In a recent report1, Pauling suggested that the icosahedral diffraction found in the aluminium–manganese system is due to a cubic crystalline phase with a large unit cell of more than 1,000 atoms, multiply twinned to mimic icosahedral symmetry, instead of a crystalline or quasicrystalline phase with fivefold symmetry. Pauling claims that most of the manganese atoms are surrounded by twelve aluminium atoms arrayed in a nearly perfect icosahedron, a cluster that occurs in the Al12W structure. To account for the high Mn content in the icosahedral phase, he assumed that each aluminium atom was shared with a neighbouring icosahedron.
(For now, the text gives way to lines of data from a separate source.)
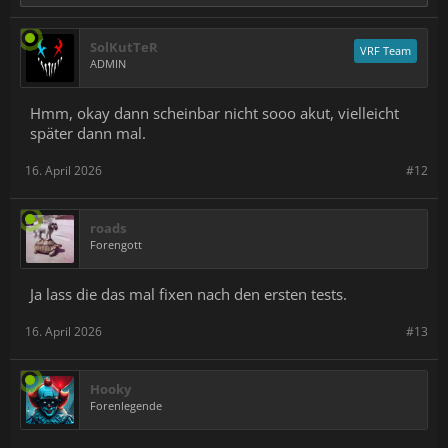
SolKutTeR
VRF Team
ADMIN
Hmm, okay dann scheinbar nicht sooo akut, vielleicht
später dann mal.
16. April 2026
#12
roads
Forengott
Ja lass die das mal fixen nach den ersten tests.
16. April 2026
#13
Hooky
Forenlegende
Here, we report a comparison of the nuclear magnetic resonance (NMR) spectra obtained from aluminium–manganese alloys in the crystalline 'G' phase (in which each of the Mn atoms is surrounded by an icosahedron of Al atoms, exactly as in Pauling's proposal structure) with the spectra of the icosahedral phase. We find that the NMR spectrum in the 'G' phase is entirely different from the spectrum in the icosahedral phase. Twinning should not affect the NMR spectra except for a small contribution from atoms on or near the composition planes, so the Al–Mn icosahedral phase is not Pauling's twinned cubic structure.